[[ Provided data open ]]
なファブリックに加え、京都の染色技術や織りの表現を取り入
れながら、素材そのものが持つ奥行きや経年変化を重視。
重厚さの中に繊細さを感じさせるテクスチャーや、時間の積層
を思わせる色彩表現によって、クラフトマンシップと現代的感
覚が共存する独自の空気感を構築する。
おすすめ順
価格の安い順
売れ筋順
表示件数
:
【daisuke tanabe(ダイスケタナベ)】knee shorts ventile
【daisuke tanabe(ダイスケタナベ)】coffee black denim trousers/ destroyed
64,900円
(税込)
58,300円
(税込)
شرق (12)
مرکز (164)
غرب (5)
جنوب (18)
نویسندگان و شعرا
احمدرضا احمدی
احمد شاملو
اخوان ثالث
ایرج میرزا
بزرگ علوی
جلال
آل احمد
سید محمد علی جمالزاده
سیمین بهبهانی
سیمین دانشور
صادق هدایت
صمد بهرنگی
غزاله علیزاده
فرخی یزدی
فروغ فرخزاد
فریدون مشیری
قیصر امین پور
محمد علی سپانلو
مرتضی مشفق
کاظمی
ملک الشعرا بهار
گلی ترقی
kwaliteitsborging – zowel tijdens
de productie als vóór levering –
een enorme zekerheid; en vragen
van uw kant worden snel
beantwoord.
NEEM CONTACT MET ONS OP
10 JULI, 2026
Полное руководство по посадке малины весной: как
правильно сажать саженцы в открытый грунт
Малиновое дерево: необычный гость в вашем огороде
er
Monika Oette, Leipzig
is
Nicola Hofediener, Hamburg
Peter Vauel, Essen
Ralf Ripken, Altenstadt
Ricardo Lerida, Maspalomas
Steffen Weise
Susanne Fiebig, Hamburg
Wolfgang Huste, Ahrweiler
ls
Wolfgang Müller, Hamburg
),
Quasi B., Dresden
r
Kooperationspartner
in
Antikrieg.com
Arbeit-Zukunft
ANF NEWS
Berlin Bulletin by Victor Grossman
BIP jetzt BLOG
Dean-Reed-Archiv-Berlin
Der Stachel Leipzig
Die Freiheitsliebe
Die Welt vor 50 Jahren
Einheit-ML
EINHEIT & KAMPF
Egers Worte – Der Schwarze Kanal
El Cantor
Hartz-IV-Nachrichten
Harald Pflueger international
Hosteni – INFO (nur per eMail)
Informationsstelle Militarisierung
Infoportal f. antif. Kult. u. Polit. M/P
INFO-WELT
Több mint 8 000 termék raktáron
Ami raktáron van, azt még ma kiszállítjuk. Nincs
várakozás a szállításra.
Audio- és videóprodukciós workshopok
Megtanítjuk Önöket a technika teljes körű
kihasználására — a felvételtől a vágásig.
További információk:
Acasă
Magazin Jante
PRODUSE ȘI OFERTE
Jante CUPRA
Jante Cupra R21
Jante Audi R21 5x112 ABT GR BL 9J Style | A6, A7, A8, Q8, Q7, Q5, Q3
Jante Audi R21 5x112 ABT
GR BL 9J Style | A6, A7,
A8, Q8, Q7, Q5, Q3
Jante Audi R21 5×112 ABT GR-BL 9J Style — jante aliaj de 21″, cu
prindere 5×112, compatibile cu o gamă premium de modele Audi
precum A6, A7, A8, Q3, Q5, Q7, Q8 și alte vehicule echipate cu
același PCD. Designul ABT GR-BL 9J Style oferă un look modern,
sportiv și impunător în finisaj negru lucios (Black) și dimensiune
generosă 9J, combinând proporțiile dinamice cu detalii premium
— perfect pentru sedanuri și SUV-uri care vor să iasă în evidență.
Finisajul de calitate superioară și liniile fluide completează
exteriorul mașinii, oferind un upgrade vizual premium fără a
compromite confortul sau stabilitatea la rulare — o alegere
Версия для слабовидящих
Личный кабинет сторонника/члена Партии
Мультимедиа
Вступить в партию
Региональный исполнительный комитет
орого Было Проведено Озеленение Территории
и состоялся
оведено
[[ Provided data closed ]]
## The problem
Would you repeat the records above without any changes?

## Final answer
なファブリックに加え、京都の染色技術や織りの表現を取り入
れながら、素材そのものが持つ奥行きや経年変化を重視。
重厚さの中に繊細さを感じさせるテクスチャーや、時間の積層
を思わせる色彩表現によって、クラフトマンシップと現代的感
覚が共存する独自の空気感を構築する。
おすすめ順
価格の安い順
売れ筋順
表示件数
:
【daisuke tanabe(ダイスケタナベ)】knee shorts ventile
【daisuke tanabe(ダイスケタナベ)】coffee black denim trousers/ destroyed
64,900円
(税込)
58,300円
(税込)
شرق (12)
مرکز (164)
غرب (5)
جنوب (18)
نویسندگان و شعرا
احمدرضا احمدی
احمد شاملو
اخوان ثالث
ایرج میرزا
بزرگ علوی
جلال
آل احمد
سید محمد علی جمالزاده
سیمین بهبهانی
سیمین دانشور
صادق هدایت
صمد بهرنگی
غزاله علیزاده
فرخی یزدی
فروغ فرخزاد
فریدون مشیری
قیصر امین پور
محمد علی سپانلو
مرتضی مشفق
کاظمی
ملک الشعرا بهار
گلی ترقی
kwaliteitsborging – zowel tijdens
de productie als vóór levering –
een enorme zekerheid; en vragen
van uw kant worden snel
beantwoord.
NEEM CONTACT MET ONS OP
10 JULI, 2026
Полное руководство по посадке малины весной: как
правильно сажать саженцы в открытый грунт
Малиновое дерево: необычный гость в вашем огороде
er
Monika Oette, Leipzig
is
Nicola Hofediener, Hamburg
Peter Vauel, Essen
Ralf Ripken, Altenstadt
Ricardo Lerida, Maspalomas
Steffen Weise
Susanne Fiebig, Hamburg
Wolfgang Huste, Ahrweiler
ls
Wolfgang Müller, Hamburg
),
Quasi B., Dresden
r
Kooperationspartner
in
Antikrieg.com
Arbeit-Zukunft
ANF NEWS
Berlin Bulletin by Victor Grossman
BIP jetzt BLOG
Dean-Reed-Archiv-Berlin
Der Stachel Leipzig
Die Freiheitsliebe
Die Welt vor 50 Jahren
Einheit-ML
EINHEIT & KAMPF
Egers Worte – Der Schwarze Kanal
El Cantor
Hartz-IV-Nachrichten
Harald Pflueger international
Hosteni – INFO (nur per eMail)
Informationsstelle Militarisierung
Infoportal f. antif. Kult. u. Polit. M/P
INFO-WELT
Több mint 8 000 termék raktáron
Ami raktáron van, azt még ma kiszállítjuk. Nincs
várakozás a szállításra.
Audio- és videóprodukciós workshopok
Megtanítjuk Önöket a technika teljes körű
kihasználására — a felvételtől a vágásig.
További információk:
Acasă
Magazin Jante
PRODUSE ȘI OFERTE
Jante CUPRA
Jante Cupra R21
Jante Audi R21 5x112 ABT GR BL 9J Style | A6, A7, A8, Q8, Q7, Q5, Q3
Jante Audi R21 5x112 ABT
GR BL 9J Style | A6, A7,
A8, Q8, Q7, Q5, Q3
Jante Audi R21 5×112 ABT GR-BL 9J Style — jante aliaj de 21″, cu
prindere 5×112, compatibile cu o gamă premium de modele Audi
precum A6, A7, A8, Q3, Q5, Q7, Q8 și alte vehicule echipate cu
același PCD. Designul ABT GR-BL 9J Style oferă un look modern,
sportiv și impunător în finisaj negru lucios (Black) și dimensiune
generosă 9J, combinând proporțiile dinamice cu detalii premium
— perfect pentru sedanuri și SUV-uri care vor să iasă în evidență.
Finisajul de calitate superioară și liniile fluide completează
exteriorul mașinii, oferind un upgrade vizual premium fără a
compromite confortul sau stabilitatea la rulare — o alegere
Версия для слабовидящих
Личный кабинет сторонника/члена Партии
Мультимедиа
Вступить в партию
Региональный исполнительный комитет
орого Было Проведено Озеленение Территории
и состоялся
оведено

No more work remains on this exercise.